Dr. Crane's Regenerative Approach
Regenerative medicine offers a fundamentally different strategy: instead of blocking pain or burning nerves, we treat the joint itself.
Intra-articular regenerative therapy delivers concentrated growth factors directly into the facet joint, stimulating chondrocyte activity and extracellular matrix production, promoting healing of the joint capsule, and modulating the synovial inflammation driving pain. In my experience, patients with mild to moderate facet arthropathy respond well to a targeted series of regenerative treatments.
For more advanced arthropathy with significant cartilage loss, more potent regenerative approaches can provide mesenchymal stem cells capable of differentiating along the chondrocyte lineage, creating a stronger regenerative environment within the joint, supporting cartilage stability, and reducing the progressive bone remodeling that drives osteophyte formation.

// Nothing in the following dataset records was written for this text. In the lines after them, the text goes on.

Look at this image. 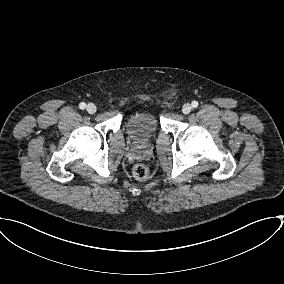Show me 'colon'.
<instances>
[{
	"label": "colon",
	"instance_id": "1",
	"mask_svg": "<svg viewBox=\"0 0 284 284\" xmlns=\"http://www.w3.org/2000/svg\"><path fill=\"white\" fill-rule=\"evenodd\" d=\"M132 173L138 180H144L149 176L148 168L143 164H137L133 167Z\"/></svg>",
	"mask_w": 284,
	"mask_h": 284
}]
</instances>
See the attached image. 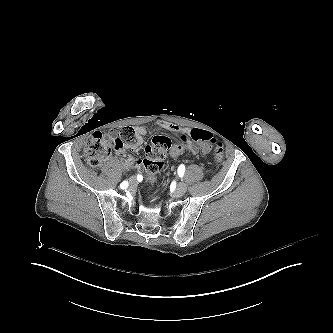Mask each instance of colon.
Here are the masks:
<instances>
[{
  "label": "colon",
  "instance_id": "5ec220e1",
  "mask_svg": "<svg viewBox=\"0 0 333 333\" xmlns=\"http://www.w3.org/2000/svg\"><path fill=\"white\" fill-rule=\"evenodd\" d=\"M186 133L180 136L176 144L173 139L167 135L154 136L145 148L146 157L142 160V166L147 173V182L150 185L156 184L160 172L164 168V160L167 152L172 153L183 151L185 146L194 139L197 148H203L204 152L217 161L223 157V148L219 140L214 139V132H200L193 130L192 127L186 128ZM189 134V135H188ZM133 137V131L130 128L123 129L121 132L112 130L109 133L101 131L93 133L88 139L84 152L88 163L92 167H98L108 157L111 148H117L122 144V140L127 142Z\"/></svg>",
  "mask_w": 333,
  "mask_h": 333
}]
</instances>
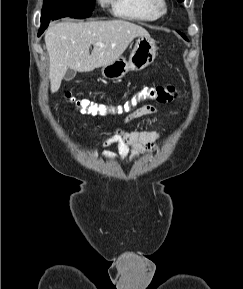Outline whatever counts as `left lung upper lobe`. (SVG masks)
Returning <instances> with one entry per match:
<instances>
[{
	"mask_svg": "<svg viewBox=\"0 0 243 289\" xmlns=\"http://www.w3.org/2000/svg\"><path fill=\"white\" fill-rule=\"evenodd\" d=\"M179 2H182V1H184V0H178Z\"/></svg>",
	"mask_w": 243,
	"mask_h": 289,
	"instance_id": "obj_1",
	"label": "left lung upper lobe"
}]
</instances>
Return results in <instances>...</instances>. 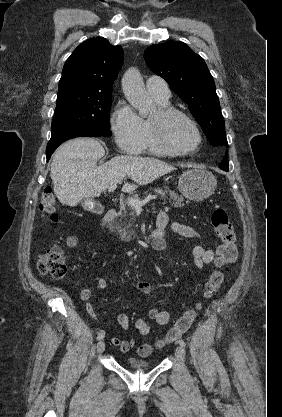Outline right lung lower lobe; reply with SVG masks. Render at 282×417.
Listing matches in <instances>:
<instances>
[{
  "label": "right lung lower lobe",
  "mask_w": 282,
  "mask_h": 417,
  "mask_svg": "<svg viewBox=\"0 0 282 417\" xmlns=\"http://www.w3.org/2000/svg\"><path fill=\"white\" fill-rule=\"evenodd\" d=\"M81 136H86V137H100L102 135L97 134V133H93L84 129H80V128H74V129H69V130H65L62 131L60 133H57L55 135L51 136V139L47 145L46 148V155H47V161L50 159L51 154L54 152V150L64 141L70 139V138H74V137H81Z\"/></svg>",
  "instance_id": "right-lung-lower-lobe-1"
}]
</instances>
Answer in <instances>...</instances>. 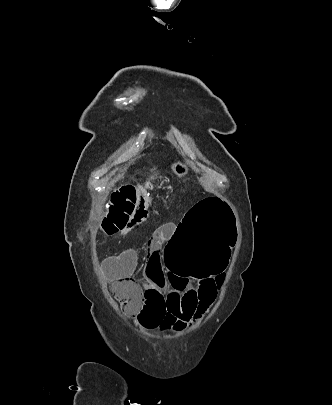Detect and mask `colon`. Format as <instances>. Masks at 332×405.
Here are the masks:
<instances>
[{"mask_svg":"<svg viewBox=\"0 0 332 405\" xmlns=\"http://www.w3.org/2000/svg\"><path fill=\"white\" fill-rule=\"evenodd\" d=\"M138 190L123 185L111 194L102 222L106 234L113 235L137 222L138 217L131 216V209L137 208ZM188 210L184 212L185 220L175 221L172 240L164 252L165 268H169L170 275H190L192 281H205L206 275H216L214 284L218 288L222 273L230 268L228 257H234L238 242L235 212L230 211V202H223L221 197H200ZM111 288L126 311H142V292L135 281L116 280Z\"/></svg>","mask_w":332,"mask_h":405,"instance_id":"1","label":"colon"}]
</instances>
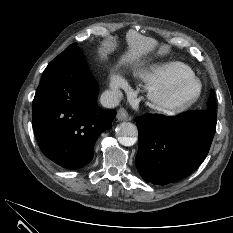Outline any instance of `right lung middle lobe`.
<instances>
[{
    "instance_id": "1",
    "label": "right lung middle lobe",
    "mask_w": 233,
    "mask_h": 233,
    "mask_svg": "<svg viewBox=\"0 0 233 233\" xmlns=\"http://www.w3.org/2000/svg\"><path fill=\"white\" fill-rule=\"evenodd\" d=\"M64 57H80V58H84L83 54H82V51L79 49V47L76 46V43L72 44L67 50L62 52L55 59H60V58H64Z\"/></svg>"
}]
</instances>
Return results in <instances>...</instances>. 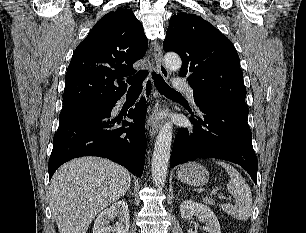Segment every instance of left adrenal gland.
Masks as SVG:
<instances>
[{
	"label": "left adrenal gland",
	"instance_id": "left-adrenal-gland-1",
	"mask_svg": "<svg viewBox=\"0 0 306 233\" xmlns=\"http://www.w3.org/2000/svg\"><path fill=\"white\" fill-rule=\"evenodd\" d=\"M183 190V188H181L179 191H182Z\"/></svg>",
	"mask_w": 306,
	"mask_h": 233
}]
</instances>
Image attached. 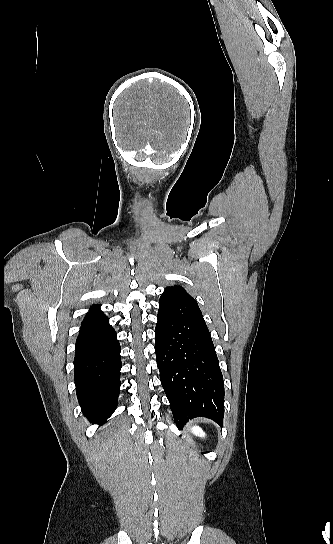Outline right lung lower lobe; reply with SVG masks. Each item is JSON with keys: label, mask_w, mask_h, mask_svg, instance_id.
I'll return each instance as SVG.
<instances>
[{"label": "right lung lower lobe", "mask_w": 333, "mask_h": 544, "mask_svg": "<svg viewBox=\"0 0 333 544\" xmlns=\"http://www.w3.org/2000/svg\"><path fill=\"white\" fill-rule=\"evenodd\" d=\"M106 315L82 322L76 340L74 380L83 415L102 425L120 393L121 347Z\"/></svg>", "instance_id": "1"}]
</instances>
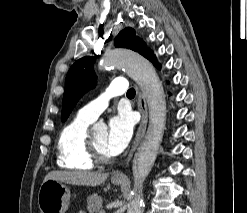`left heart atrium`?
<instances>
[{
	"label": "left heart atrium",
	"mask_w": 247,
	"mask_h": 213,
	"mask_svg": "<svg viewBox=\"0 0 247 213\" xmlns=\"http://www.w3.org/2000/svg\"><path fill=\"white\" fill-rule=\"evenodd\" d=\"M133 134V121L129 114L121 112L109 120L106 149L111 156L120 154Z\"/></svg>",
	"instance_id": "39dd6f15"
}]
</instances>
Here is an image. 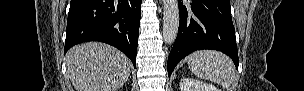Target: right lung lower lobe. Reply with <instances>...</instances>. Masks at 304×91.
I'll return each instance as SVG.
<instances>
[{
	"label": "right lung lower lobe",
	"instance_id": "98d812e1",
	"mask_svg": "<svg viewBox=\"0 0 304 91\" xmlns=\"http://www.w3.org/2000/svg\"><path fill=\"white\" fill-rule=\"evenodd\" d=\"M142 0H71L65 52L75 44L100 41L121 50L136 67Z\"/></svg>",
	"mask_w": 304,
	"mask_h": 91
}]
</instances>
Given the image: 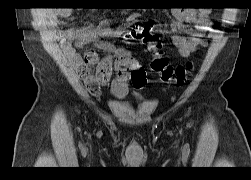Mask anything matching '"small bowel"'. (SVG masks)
<instances>
[{"label":"small bowel","instance_id":"1","mask_svg":"<svg viewBox=\"0 0 251 180\" xmlns=\"http://www.w3.org/2000/svg\"><path fill=\"white\" fill-rule=\"evenodd\" d=\"M70 13L68 8L48 11L49 25L55 27L59 18L68 17ZM209 14L210 11L205 8L173 10L174 21L170 24V32L172 42L181 57H189L205 44L200 32L208 30ZM138 17V13L130 14L125 25L133 23ZM186 24H193L194 27L189 28ZM123 32L124 26L111 28L106 22H101L98 27L85 26L60 31V43L66 54L78 64V72L90 93L98 95L101 87L110 84L113 96L121 99L128 93L130 84L137 89L146 85L144 69L126 49L117 47L111 41L120 37ZM181 33H186L187 36H182ZM87 44L95 45L108 56L99 58L95 51H88L80 58L76 48Z\"/></svg>","mask_w":251,"mask_h":180}]
</instances>
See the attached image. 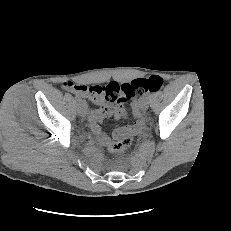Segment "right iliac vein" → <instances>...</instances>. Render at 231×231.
I'll list each match as a JSON object with an SVG mask.
<instances>
[{
  "instance_id": "1",
  "label": "right iliac vein",
  "mask_w": 231,
  "mask_h": 231,
  "mask_svg": "<svg viewBox=\"0 0 231 231\" xmlns=\"http://www.w3.org/2000/svg\"><path fill=\"white\" fill-rule=\"evenodd\" d=\"M77 112L80 116H85L87 114V106L84 102L78 103Z\"/></svg>"
}]
</instances>
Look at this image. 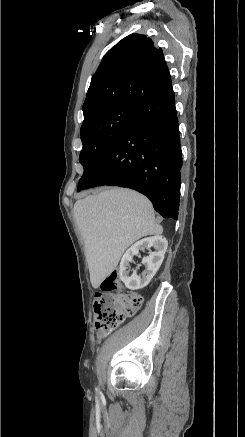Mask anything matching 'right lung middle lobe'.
I'll return each instance as SVG.
<instances>
[{
  "instance_id": "dd1d6c3e",
  "label": "right lung middle lobe",
  "mask_w": 245,
  "mask_h": 437,
  "mask_svg": "<svg viewBox=\"0 0 245 437\" xmlns=\"http://www.w3.org/2000/svg\"><path fill=\"white\" fill-rule=\"evenodd\" d=\"M137 109L135 104L116 102L98 107L84 117L80 131L83 148L79 158L84 172L78 189L115 145Z\"/></svg>"
}]
</instances>
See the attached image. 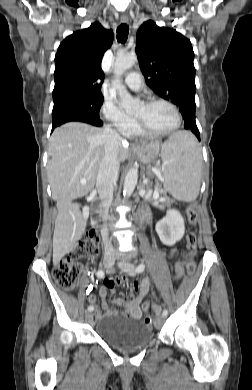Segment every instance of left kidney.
Segmentation results:
<instances>
[{
    "mask_svg": "<svg viewBox=\"0 0 252 390\" xmlns=\"http://www.w3.org/2000/svg\"><path fill=\"white\" fill-rule=\"evenodd\" d=\"M156 232L161 242L173 246L180 241L185 233L184 219L179 211L170 209L166 216L156 224Z\"/></svg>",
    "mask_w": 252,
    "mask_h": 390,
    "instance_id": "left-kidney-1",
    "label": "left kidney"
}]
</instances>
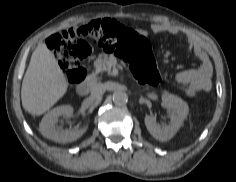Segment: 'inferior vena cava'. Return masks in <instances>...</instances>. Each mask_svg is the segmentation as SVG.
I'll list each match as a JSON object with an SVG mask.
<instances>
[{
  "mask_svg": "<svg viewBox=\"0 0 236 182\" xmlns=\"http://www.w3.org/2000/svg\"><path fill=\"white\" fill-rule=\"evenodd\" d=\"M105 85L103 83H95L91 87V97L100 98L105 92Z\"/></svg>",
  "mask_w": 236,
  "mask_h": 182,
  "instance_id": "1",
  "label": "inferior vena cava"
}]
</instances>
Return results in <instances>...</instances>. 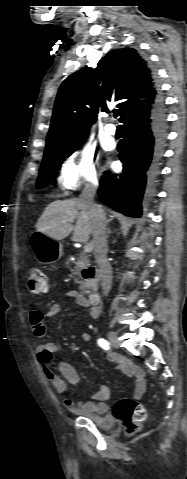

Critically, I also address the disc degeneration that is driving increased facet loading. Treating the facet joint in isolation, while ignoring the degenerating disc that is overloading it, is like replacing brake pads while ignoring a bent axle. The comprehensive approach - addressing both the disc and the facet joint, stabilizing the ligamentous structures with regenerative treatment - produces more durable results because it addresses the entire degenerative segment.
What to Expect
Evaluation includes diagnostic medial branch blocks to confirm facet involvement, followed by MRI review to characterize the severity of arthropathy and any associated disc or ligamentous pathology. Treatment is delivered under fluoroscopic or ultrasound guidance for precise intra-articular placement.
We track both pain levels and functional outcomes-ability to stand, walk, and perform extension activities without flaring.